-- Opening Marker --

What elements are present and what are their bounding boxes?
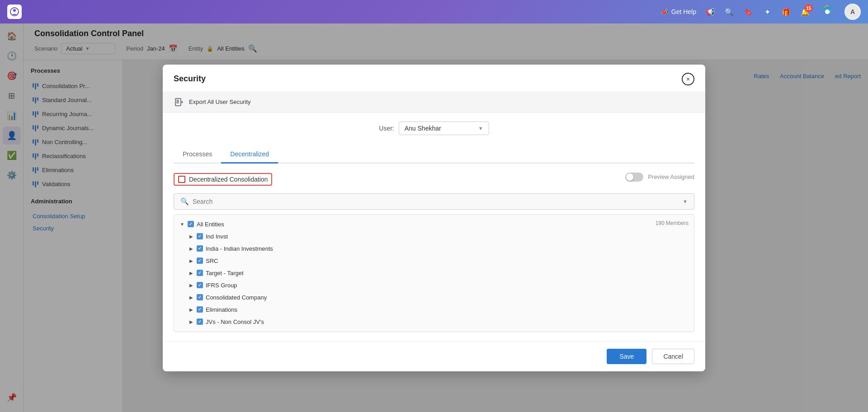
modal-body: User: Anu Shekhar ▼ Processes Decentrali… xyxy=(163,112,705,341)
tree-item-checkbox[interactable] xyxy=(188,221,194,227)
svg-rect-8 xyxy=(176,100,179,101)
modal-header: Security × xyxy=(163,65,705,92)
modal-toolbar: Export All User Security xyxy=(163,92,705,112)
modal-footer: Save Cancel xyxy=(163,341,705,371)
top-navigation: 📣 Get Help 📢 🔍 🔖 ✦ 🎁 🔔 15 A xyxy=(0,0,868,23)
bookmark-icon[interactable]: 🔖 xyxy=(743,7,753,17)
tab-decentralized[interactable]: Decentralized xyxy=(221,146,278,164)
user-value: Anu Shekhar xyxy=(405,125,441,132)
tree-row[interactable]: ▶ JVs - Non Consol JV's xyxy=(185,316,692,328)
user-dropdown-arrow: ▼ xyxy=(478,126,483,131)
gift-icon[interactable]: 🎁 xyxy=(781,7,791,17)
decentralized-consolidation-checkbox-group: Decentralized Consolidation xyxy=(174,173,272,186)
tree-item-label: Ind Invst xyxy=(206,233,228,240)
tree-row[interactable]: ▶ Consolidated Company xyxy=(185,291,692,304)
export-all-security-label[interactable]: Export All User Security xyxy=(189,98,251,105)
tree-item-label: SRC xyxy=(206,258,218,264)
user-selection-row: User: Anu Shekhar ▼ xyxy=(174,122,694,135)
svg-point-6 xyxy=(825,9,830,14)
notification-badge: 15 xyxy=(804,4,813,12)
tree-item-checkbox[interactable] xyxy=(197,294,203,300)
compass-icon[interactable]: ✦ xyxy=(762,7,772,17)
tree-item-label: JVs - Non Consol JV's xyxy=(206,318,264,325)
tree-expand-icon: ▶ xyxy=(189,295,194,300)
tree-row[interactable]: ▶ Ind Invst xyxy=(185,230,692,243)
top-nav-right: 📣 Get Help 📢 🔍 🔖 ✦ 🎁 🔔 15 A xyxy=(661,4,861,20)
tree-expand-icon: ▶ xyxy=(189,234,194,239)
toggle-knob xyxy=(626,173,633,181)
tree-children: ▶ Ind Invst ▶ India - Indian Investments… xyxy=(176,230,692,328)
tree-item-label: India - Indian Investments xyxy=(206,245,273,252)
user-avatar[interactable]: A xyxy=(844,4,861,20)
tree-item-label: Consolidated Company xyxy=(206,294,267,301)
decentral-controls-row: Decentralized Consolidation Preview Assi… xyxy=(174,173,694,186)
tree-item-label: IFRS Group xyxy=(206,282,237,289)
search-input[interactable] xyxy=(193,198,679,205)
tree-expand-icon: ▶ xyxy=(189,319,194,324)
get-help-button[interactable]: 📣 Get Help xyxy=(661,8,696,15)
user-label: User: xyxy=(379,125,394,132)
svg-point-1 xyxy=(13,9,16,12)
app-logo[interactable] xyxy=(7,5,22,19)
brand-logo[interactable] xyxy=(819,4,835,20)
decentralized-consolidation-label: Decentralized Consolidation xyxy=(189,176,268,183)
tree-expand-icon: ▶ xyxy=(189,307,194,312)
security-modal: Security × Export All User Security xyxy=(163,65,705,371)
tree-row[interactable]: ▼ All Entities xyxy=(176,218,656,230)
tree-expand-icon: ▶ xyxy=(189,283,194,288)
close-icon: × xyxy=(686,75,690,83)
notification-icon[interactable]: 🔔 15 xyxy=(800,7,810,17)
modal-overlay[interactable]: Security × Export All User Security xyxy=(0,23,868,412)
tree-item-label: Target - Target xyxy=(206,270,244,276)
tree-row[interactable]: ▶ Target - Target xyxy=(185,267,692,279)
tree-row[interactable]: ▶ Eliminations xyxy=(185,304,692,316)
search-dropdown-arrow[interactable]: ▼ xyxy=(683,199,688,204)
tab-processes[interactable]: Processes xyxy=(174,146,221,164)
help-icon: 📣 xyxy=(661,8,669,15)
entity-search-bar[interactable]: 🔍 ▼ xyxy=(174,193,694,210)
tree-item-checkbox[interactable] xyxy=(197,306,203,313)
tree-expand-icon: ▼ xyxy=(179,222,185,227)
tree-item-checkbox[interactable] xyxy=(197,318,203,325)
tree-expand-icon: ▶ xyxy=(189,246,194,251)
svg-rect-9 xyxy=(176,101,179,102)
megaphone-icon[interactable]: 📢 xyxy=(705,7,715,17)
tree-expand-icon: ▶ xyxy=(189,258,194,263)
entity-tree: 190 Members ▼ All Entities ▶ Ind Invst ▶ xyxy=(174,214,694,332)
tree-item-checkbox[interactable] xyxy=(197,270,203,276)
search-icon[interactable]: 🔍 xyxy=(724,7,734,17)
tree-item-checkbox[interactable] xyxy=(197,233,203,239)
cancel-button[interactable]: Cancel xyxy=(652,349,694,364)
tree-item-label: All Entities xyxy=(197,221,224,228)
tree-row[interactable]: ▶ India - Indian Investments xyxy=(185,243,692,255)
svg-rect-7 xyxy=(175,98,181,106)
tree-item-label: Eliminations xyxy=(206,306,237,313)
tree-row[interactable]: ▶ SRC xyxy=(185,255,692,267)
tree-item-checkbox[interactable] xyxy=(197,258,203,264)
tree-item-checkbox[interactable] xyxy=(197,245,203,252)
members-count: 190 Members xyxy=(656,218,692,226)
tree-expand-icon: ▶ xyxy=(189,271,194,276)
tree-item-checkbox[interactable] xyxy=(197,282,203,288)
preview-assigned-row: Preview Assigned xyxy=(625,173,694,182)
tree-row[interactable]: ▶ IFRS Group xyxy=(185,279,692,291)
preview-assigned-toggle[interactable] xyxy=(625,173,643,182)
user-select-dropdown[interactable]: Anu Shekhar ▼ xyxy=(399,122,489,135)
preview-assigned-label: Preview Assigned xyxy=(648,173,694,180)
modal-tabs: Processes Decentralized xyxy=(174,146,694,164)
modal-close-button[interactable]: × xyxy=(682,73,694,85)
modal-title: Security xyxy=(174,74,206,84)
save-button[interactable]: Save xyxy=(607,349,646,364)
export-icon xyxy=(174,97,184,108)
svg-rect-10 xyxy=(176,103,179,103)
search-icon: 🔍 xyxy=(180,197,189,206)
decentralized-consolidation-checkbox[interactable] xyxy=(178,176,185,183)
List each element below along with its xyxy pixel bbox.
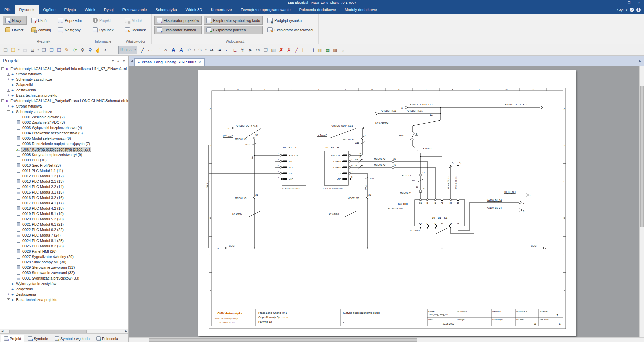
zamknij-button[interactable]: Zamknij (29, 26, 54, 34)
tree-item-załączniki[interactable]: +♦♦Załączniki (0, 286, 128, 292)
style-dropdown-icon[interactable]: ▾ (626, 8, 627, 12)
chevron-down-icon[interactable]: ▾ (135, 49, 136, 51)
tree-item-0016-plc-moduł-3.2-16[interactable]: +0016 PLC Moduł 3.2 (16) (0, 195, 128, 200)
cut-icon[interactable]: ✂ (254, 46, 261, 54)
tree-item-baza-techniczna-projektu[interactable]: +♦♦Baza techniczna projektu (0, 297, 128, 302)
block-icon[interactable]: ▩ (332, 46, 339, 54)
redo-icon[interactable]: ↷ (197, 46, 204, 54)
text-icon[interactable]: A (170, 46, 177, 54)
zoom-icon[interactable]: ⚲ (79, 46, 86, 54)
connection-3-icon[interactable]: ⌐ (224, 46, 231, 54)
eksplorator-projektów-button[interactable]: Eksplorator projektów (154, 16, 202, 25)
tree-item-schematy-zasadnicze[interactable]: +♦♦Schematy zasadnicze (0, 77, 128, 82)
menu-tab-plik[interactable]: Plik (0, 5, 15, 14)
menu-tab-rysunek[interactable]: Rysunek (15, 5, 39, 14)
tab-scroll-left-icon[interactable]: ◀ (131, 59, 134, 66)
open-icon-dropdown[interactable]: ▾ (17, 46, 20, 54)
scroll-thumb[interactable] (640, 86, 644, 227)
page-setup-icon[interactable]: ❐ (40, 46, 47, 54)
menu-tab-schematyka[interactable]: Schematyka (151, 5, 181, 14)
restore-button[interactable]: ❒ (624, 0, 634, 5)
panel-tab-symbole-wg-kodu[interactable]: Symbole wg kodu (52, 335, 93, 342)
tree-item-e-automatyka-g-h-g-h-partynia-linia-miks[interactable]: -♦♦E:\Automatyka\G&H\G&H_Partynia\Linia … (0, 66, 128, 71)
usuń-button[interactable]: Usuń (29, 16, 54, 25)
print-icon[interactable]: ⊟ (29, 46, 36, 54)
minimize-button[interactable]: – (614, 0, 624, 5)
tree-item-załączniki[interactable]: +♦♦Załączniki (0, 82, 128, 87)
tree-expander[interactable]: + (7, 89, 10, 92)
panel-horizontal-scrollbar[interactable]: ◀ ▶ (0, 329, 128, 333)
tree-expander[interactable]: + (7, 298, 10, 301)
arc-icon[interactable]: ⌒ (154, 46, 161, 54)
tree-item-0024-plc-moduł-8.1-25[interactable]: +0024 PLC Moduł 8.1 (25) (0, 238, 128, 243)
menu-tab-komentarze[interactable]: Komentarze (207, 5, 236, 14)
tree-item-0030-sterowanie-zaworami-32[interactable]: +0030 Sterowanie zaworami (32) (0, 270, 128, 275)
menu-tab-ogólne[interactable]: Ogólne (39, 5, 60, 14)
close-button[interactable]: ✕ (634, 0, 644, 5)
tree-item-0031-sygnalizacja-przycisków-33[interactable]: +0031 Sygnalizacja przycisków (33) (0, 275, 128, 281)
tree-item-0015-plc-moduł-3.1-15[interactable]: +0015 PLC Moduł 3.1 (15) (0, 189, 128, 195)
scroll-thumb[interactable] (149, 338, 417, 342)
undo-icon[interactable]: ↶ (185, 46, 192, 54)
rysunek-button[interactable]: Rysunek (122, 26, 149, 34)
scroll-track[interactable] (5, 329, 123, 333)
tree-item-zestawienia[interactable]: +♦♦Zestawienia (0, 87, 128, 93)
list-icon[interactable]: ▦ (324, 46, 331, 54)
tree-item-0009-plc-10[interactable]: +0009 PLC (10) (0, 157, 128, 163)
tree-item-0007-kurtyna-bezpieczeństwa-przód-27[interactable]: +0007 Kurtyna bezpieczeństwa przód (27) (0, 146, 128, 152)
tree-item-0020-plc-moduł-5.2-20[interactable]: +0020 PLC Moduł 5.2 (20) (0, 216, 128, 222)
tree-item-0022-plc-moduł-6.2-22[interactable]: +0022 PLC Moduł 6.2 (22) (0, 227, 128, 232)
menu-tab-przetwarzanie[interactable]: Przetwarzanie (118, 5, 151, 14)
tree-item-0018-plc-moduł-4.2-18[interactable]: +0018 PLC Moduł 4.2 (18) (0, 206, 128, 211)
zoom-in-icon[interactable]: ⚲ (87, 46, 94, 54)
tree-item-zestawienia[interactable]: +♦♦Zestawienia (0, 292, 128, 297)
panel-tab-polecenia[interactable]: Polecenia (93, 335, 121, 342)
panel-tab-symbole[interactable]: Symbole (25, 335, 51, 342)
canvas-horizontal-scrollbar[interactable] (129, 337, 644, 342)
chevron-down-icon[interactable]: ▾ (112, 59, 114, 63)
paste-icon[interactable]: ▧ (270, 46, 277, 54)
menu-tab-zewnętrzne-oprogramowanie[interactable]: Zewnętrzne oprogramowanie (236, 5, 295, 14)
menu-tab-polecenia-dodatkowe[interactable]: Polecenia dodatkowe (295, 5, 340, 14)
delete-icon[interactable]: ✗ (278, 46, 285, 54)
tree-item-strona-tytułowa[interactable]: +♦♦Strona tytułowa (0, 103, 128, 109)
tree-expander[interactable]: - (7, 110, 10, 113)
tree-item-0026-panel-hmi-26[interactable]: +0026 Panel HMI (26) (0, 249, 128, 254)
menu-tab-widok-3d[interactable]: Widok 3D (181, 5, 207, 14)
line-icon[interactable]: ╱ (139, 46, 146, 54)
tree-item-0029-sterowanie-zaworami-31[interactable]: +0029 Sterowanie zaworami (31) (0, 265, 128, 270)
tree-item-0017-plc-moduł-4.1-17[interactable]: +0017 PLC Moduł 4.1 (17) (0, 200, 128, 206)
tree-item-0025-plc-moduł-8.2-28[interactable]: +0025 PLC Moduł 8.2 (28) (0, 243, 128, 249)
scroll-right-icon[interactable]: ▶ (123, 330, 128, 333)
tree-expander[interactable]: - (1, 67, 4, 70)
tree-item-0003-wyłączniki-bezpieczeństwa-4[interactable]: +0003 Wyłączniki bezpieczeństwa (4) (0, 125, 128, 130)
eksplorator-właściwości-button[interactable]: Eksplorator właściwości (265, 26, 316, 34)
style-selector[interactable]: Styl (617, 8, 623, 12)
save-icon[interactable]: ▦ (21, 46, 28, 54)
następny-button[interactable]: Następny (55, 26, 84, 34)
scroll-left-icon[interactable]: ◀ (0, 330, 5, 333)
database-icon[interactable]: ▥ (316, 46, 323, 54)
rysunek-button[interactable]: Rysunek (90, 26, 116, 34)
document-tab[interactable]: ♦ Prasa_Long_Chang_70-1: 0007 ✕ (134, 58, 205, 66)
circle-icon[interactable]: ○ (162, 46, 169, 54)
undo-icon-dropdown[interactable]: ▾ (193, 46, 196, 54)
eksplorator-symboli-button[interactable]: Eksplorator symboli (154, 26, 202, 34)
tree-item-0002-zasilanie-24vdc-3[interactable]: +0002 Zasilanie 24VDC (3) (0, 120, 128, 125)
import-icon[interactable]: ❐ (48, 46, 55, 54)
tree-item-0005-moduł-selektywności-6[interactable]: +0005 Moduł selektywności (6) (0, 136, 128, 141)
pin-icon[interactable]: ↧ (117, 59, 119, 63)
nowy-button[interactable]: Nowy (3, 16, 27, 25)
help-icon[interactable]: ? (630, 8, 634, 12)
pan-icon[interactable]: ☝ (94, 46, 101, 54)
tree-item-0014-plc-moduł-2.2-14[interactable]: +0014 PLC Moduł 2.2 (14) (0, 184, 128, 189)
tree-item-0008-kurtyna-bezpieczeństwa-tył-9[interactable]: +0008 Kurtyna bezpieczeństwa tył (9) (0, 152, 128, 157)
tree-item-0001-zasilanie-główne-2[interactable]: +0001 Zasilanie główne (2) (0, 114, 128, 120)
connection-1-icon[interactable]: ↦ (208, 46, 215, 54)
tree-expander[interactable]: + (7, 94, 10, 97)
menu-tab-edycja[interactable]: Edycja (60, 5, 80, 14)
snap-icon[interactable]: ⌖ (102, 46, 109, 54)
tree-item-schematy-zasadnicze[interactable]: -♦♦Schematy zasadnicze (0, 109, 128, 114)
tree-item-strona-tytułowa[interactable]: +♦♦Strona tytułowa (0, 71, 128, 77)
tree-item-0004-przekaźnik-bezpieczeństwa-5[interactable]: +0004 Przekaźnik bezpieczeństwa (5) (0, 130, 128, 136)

-- Closing Marker --

### TASK REQUIREMENTS
Copy out every line of the material above that contains the string "sterowanie".

### ANSWER TO THIS PROBLEM
tree-item-0030-sterowanie-zaworami-32[interactable]: +0030 Sterowanie zaworami (32) (0, 270, 128, 275)
tree-item-0029-sterowanie-zaworami-31[interactable]: +0029 Sterowanie zaworami (31) (0, 265, 128, 270)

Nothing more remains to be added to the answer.